- Directed by: Kim Bass
- Written by: Kim Bass
- Produced by: Kim Bass; Kevin Alexander Heard; Deanna Shapiro;
- Starring: Andrew Keegan; Brandon Quinn; Tom Arnold; Natalia Cigliuti; Nick Carter; Reno Wilson; Christian Monzon; Greg Grunberg;
- Cinematography: Daniel Bramm Mark Eberle
- Edited by: Michael Purl
- Music by: Sean Murray
- Distributed by: All Interactive Distribution Epic Pictures Group
- Release date: July 2, 2010 (Japan);
- Running time: 113 minutes
- Country: United States
- Language: English

= Kill Speed =

Kill Speed (also called Fast Glass) is a 2010 action film directed by Kim Bass, who is a commercial rated pilot. It stars Andrew Keegan, Brandon Quinn, Nick Carter, Natalia Cigliuti and Greg Grunberg in an aviation-themed crime/thriller drama.

The soundtrack features music by: Steppenwolf, Tears for Fears, Nick Carter, Jada Pinkett-Smith's Wicked Wisdom, and Nathan East.

==Plot==
Best friends Strayger (Andrew Keegan), Rainman (Brandon Quinn) and Forman (Nick Carter) calling themselves "Fly Guyz" come up with a scheme to fund their Hollywood, rock-star lifestyle. Using high speed aircraft to deliver Mexican manufactured illegal crystal meth for drug baron Escondido (Christian Monzon) throughout rural California is the way they make their money. They team up with computer techie Einstein (Graham Norris). Rosanna (Natalia Cigliuti) joins the gang, but she is not who she pretends to be. When the DIA agent Jonas Moore (Greg Grunberg) offers a deal to rescue a DIA agent captured by the Mexican cartel, in exchange for their freedom, the friends have to fly once again.

==Cast==
- Andrew Keegan as Strayger
- Brandon Quinn as Rainman
- Natalia Cigliuti as Rosanna
- Nick Carter as Forman
- Reno Wilson as Kyle Jackson
- Greg Grunberg as Jonas Moore
- Christian Monzon as Escondido
- Graham Norris as Einstein
- Tom Arnold as Rhaynes
- Bill Goldberg as Big Bad John
- Robert Patrick as President
- Joshua Alba as Vasquez
- Big Rick Hoffman as Biker Henchman #1
- Chris Maida as Biker Henchman #2
- Chris Callen as Biker Henchman #3

==Production==

High speed aerial flying highlighted Kill Speed.

Under the working title of Fast Glass, principal photography on location took place in 2008 at the desert areas in California City, California. Additional sequences were shot in Los Angeles. Kill Speed used a combination of fast-paced filming that involved jet and piston-powered aircraft and was meant to give the film a Top Gun and Fast and the Furious vibe. Originally intended as a direct-to-video film, an overseas release in 2010 preceded its US release. While originally scheduled for release in 2008, the film was held up in contractual difficulties until 2010.

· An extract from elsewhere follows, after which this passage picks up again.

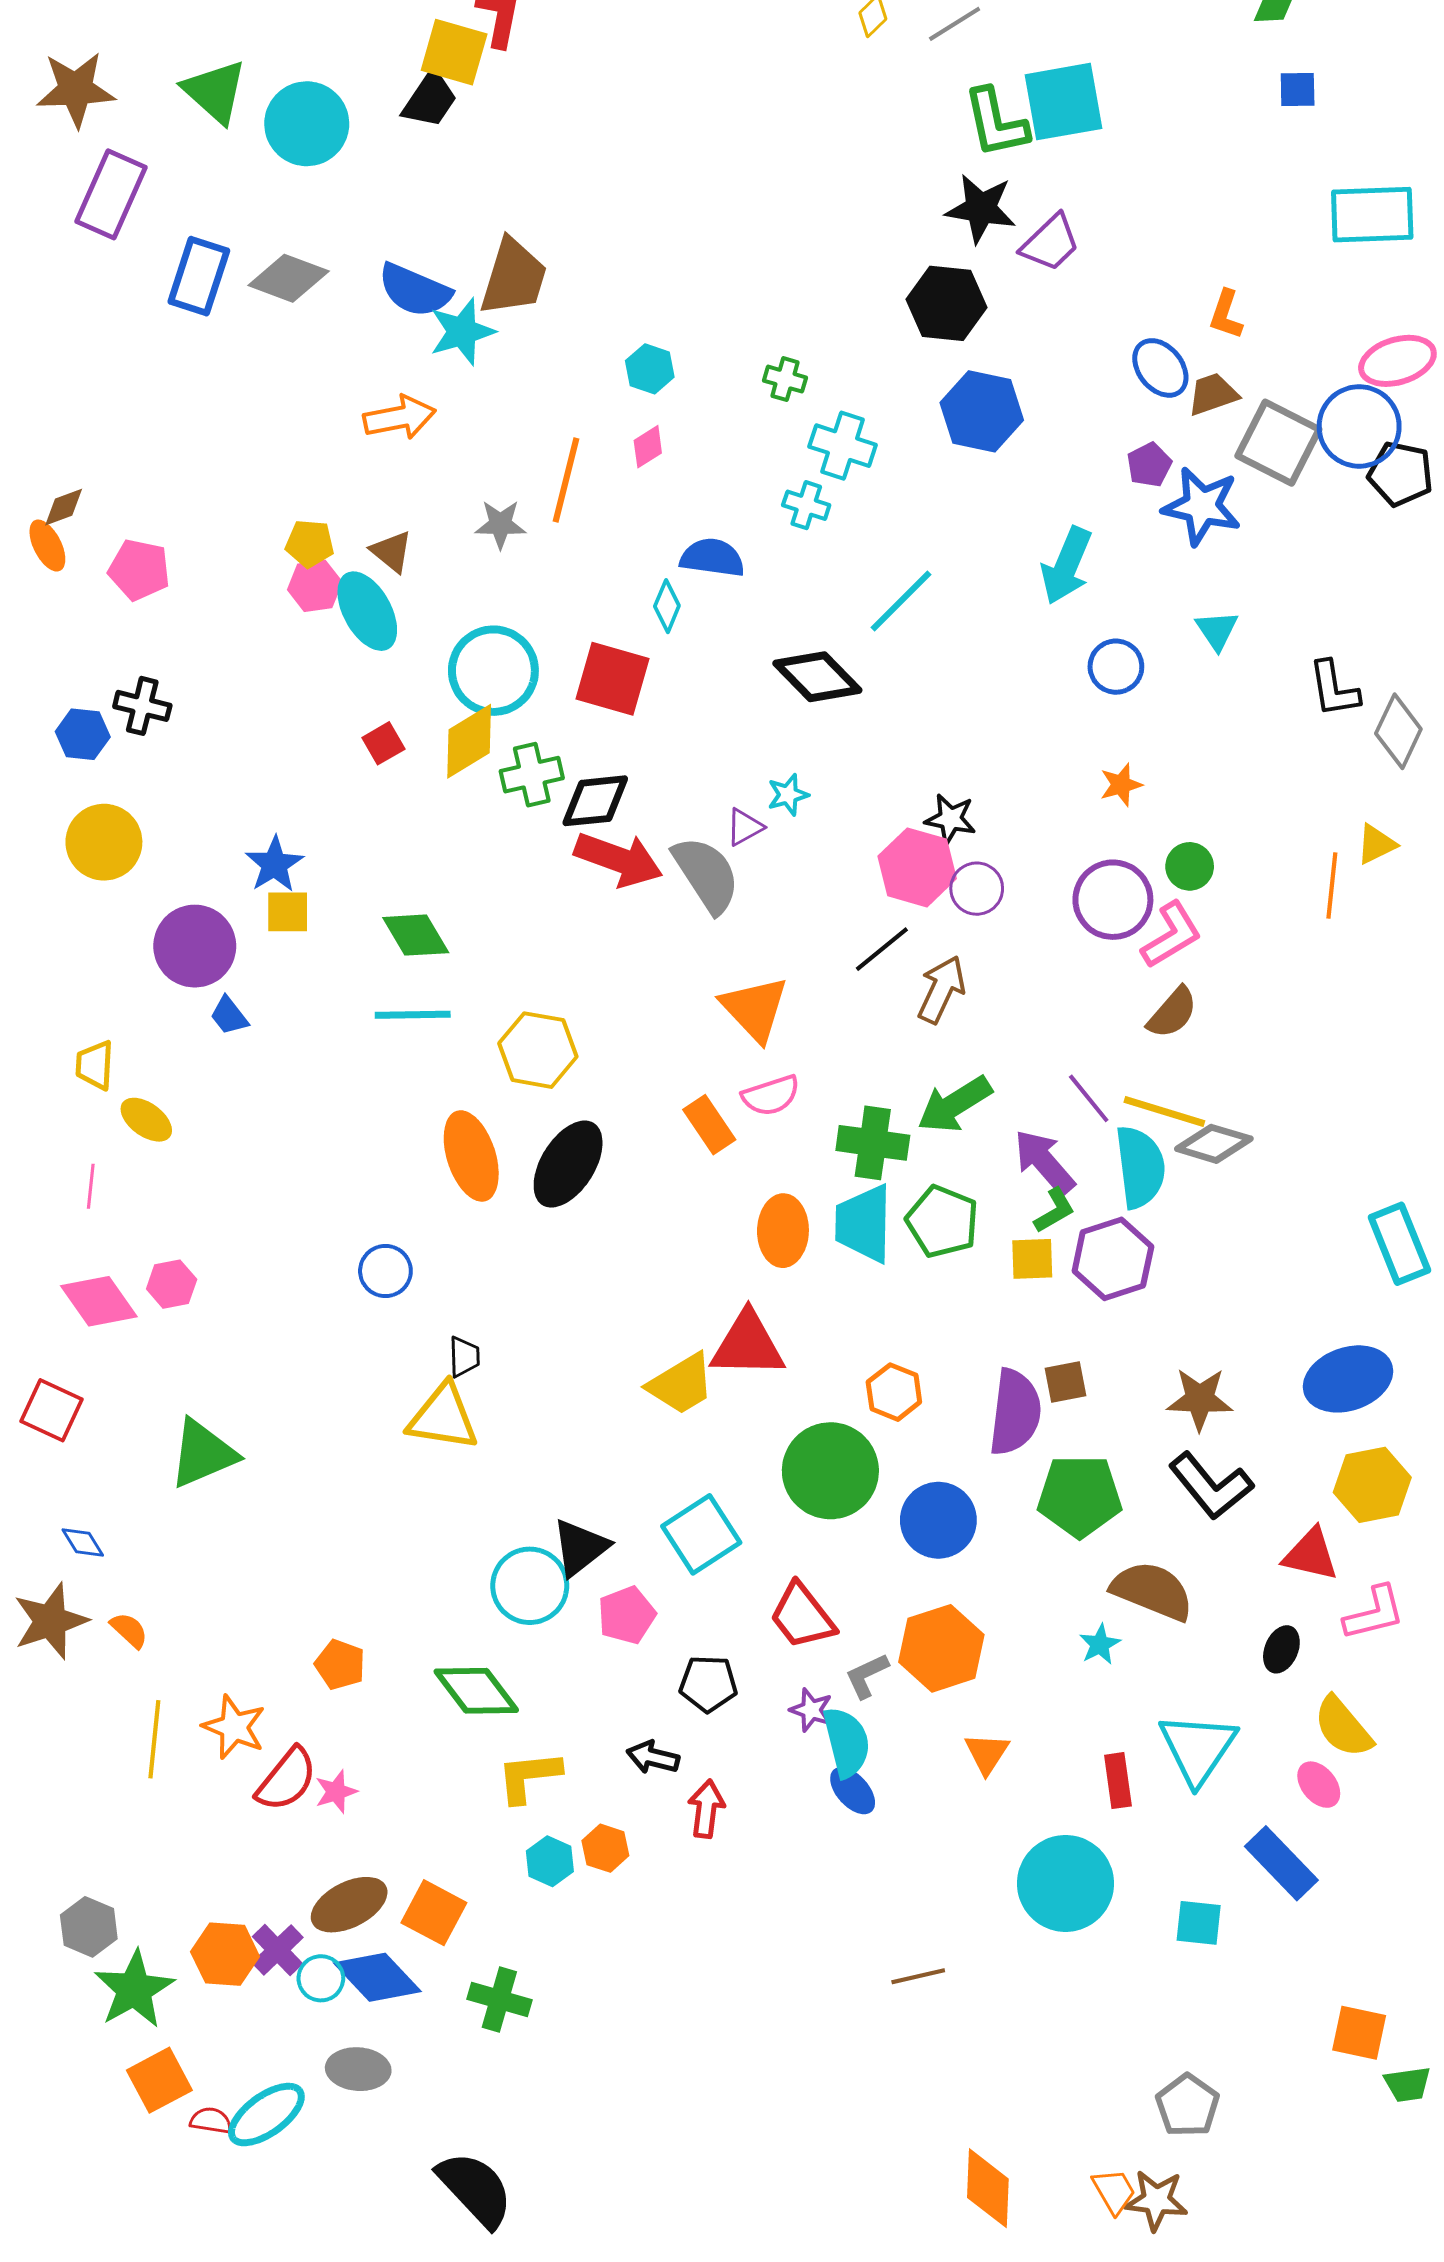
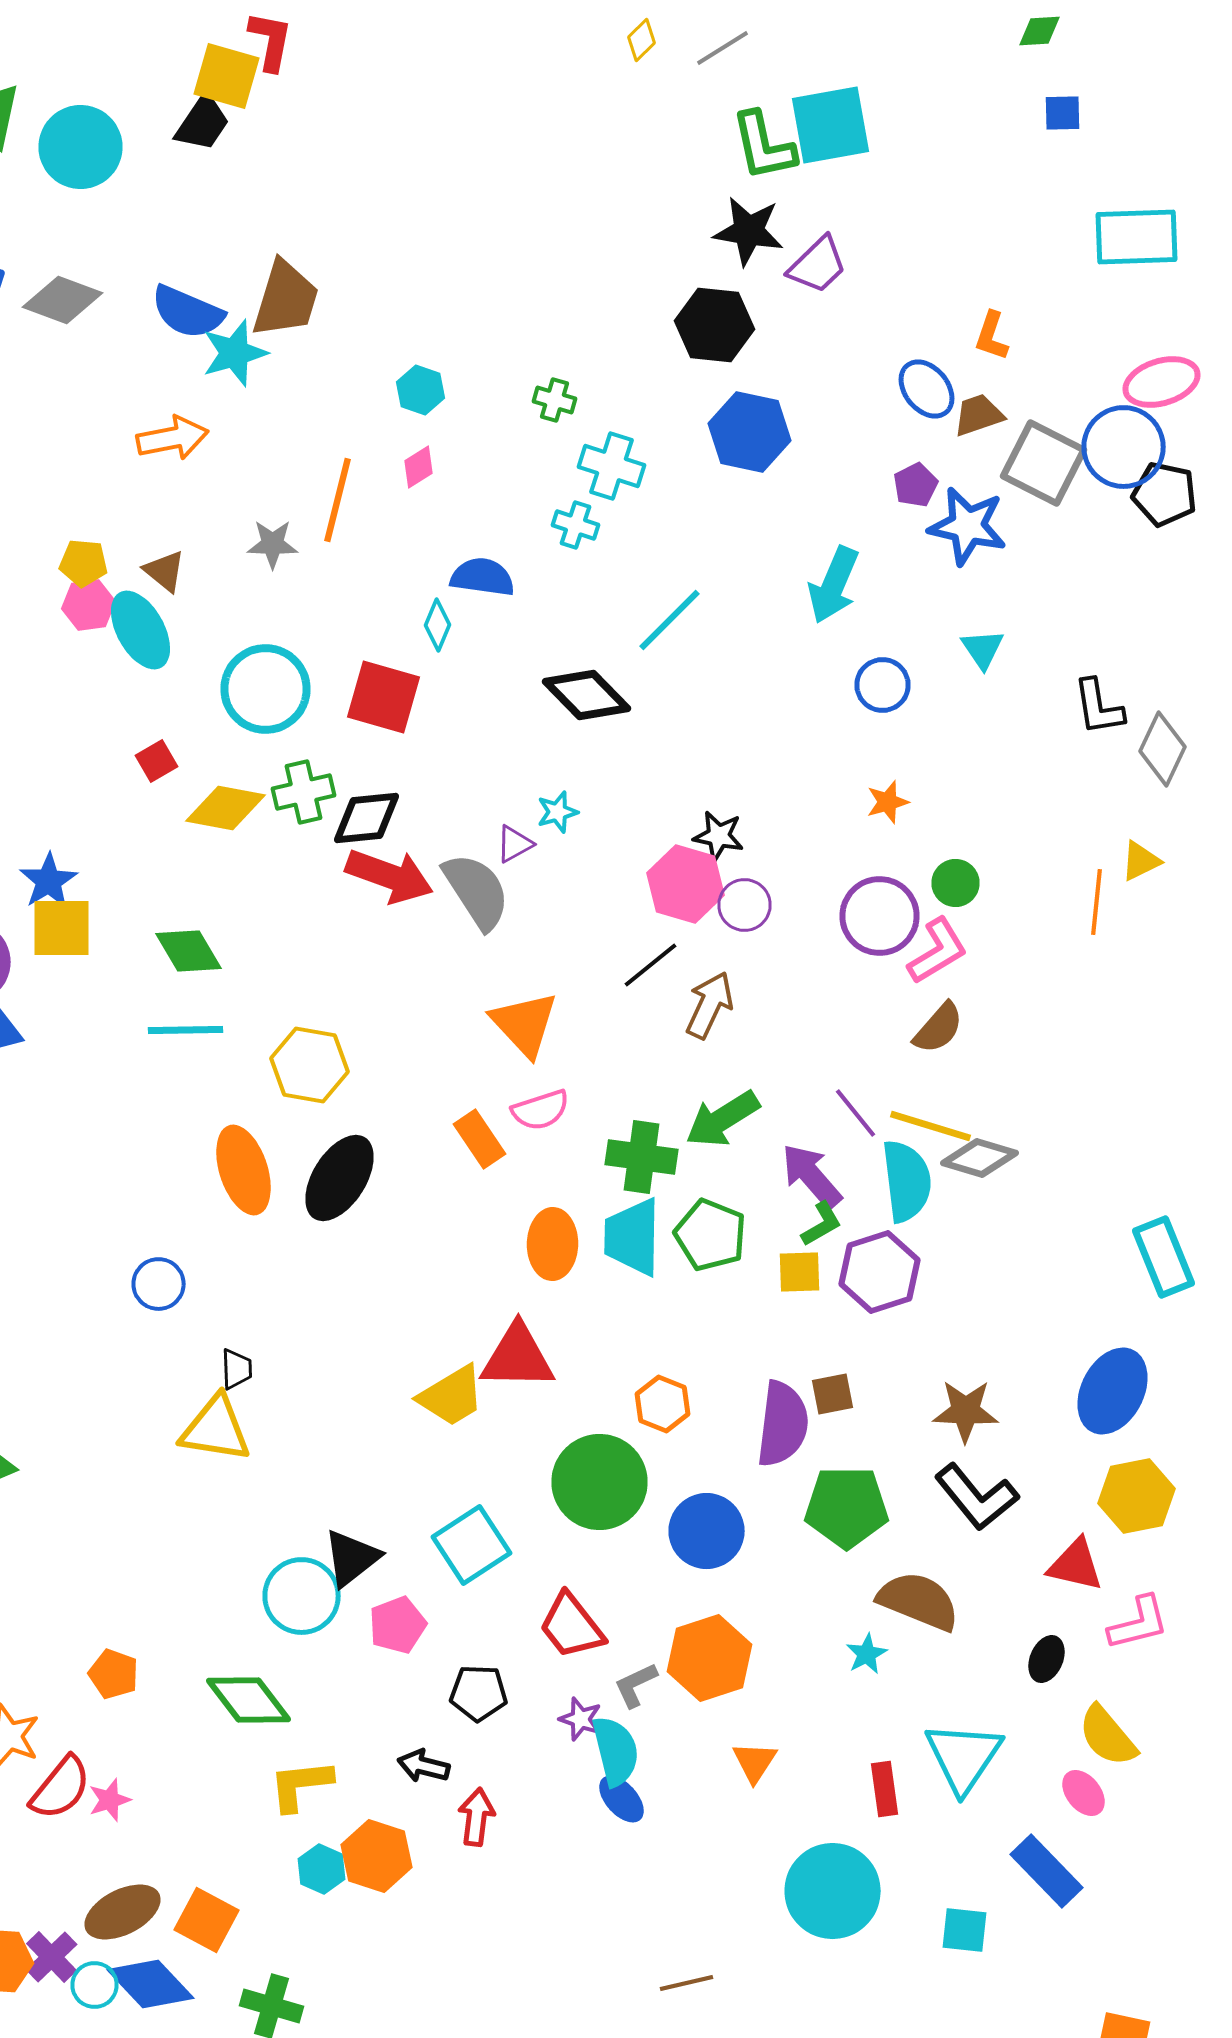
yellow diamond: (469, 741) -> (226, 808), moved, turned 42
yellow square: (288, 912) -> (62, 928), size x1.4
blue ellipse: (1348, 1379) -> (1112, 1391), turned -44
orange hexagon: (605, 1848) -> (376, 1856), size x1.5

The film incorporates air-to-air filming of actual aircraft (including 300 mph propeller driven, experimental race aircraft and ex-military Aero L-39 Albatros jet trainers) with all the actors actually in the aircraft and, according to the producers, the first time in films that actors were at the controls while delivering dialogue.

==Reception==
Kill Speed was premiered at the 2009 American Film Market (AFM) industry showcase, as "perhaps the most talked about film at AFM 2009." The controversy over rights had spilled over into lawsuits, with the resultant publicity probably making the film notable.

With its unabashed straight-to-video format, Kill Speed did not receive positive critical reactions. Dan Whitehead called it "an amateurish mess." UK Film reviewer Andy Webb of The Movie Scene noted: "... the shifting tone is not the movies only issue as the dialogue is also an issue with some terrible lines. I am not just on about the intentionally humorous lines but those lines which are supposed to be serious but end up cheesy.

Aerial scenes, however, featured strong production values and elicited the most positive responses from viewers.